■ YOUR GOAL
Pictures are to be omitted. Output only the lines from the one containing "Revitalize Your Digital" through the end of the data, word for word.

Page images and extracted text
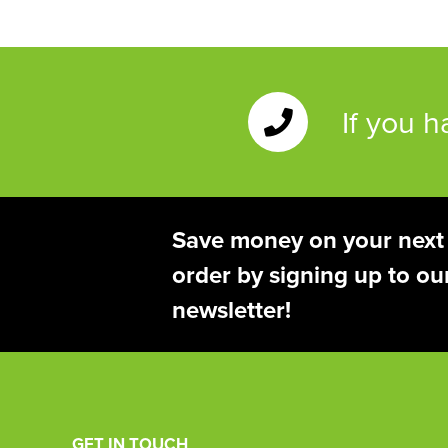
If you 
Save money on your next
order by signing up to ou
newsletter!
GET IN TOUCH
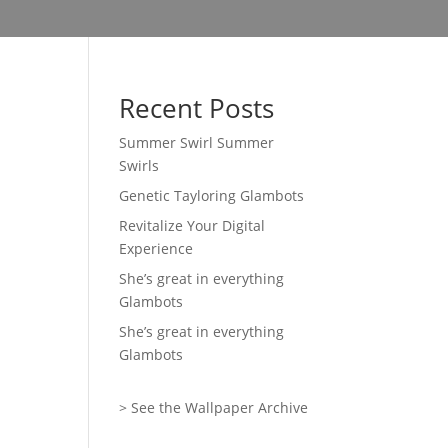
Recent Posts
Summer Swirl Summer
Swirls
Genetic Tayloring Glambots
Revitalize Your Digital
Experience
She’s great in everything
Glambots
She’s great in everything
Glambots
> See the Wallpaper Archive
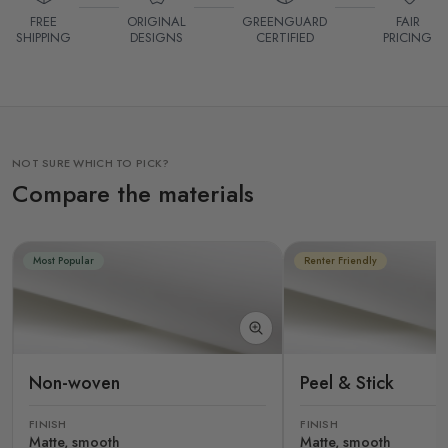
FREE
ORIGINAL
GREENGUARD
FAIR
SHIPPING
DESIGNS
CERTIFIED
PRICING
NOT SURE WHICH TO PICK?
Compare the materials
Most Popular
Renter Friendly
Non-woven
Peel & Stick
FINISH
FINISH
Matte, smooth
Matte, smooth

■ SOLUTION TO THIS TASK
Revitalize Your Digital
Experience
She’s great in everything
Glambots
She’s great in everything
Glambots
> See the Wallpaper Archive
FREE
ORIGINAL
GREENGUARD
FAIR
SHIPPING
DESIGNS
CERTIFIED
PRICING
NOT SURE WHICH TO PICK?
Compare the materials
Most Popular
Renter Friendly
Non-woven
Peel & Stick
FINISH
FINISH
Matte, smooth
Matte, smooth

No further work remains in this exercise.